--- Exercise data ---
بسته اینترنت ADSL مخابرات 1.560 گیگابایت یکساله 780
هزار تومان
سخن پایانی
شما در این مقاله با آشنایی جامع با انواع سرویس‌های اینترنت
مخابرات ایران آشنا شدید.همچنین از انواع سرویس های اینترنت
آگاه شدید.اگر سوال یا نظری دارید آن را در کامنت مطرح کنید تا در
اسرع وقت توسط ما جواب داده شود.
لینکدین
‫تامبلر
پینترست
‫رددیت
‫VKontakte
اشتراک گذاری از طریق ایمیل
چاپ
---
--- Exercise data ---
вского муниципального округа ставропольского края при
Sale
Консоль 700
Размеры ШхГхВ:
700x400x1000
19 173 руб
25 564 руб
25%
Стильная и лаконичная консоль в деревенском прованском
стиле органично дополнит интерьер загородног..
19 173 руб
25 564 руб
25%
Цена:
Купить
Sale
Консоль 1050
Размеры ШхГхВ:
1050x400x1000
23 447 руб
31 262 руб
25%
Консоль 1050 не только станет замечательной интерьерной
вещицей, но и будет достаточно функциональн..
---
Work to be completed:
Each line above that has the word "مخابرات" should be copied.

Answer to this problem:
بسته اینترنت ADSL مخابرات 1.560 گیگابایت یکساله 780
مخابرات ایران آشنا شدید.همچنین از انواع سرویس های اینترنت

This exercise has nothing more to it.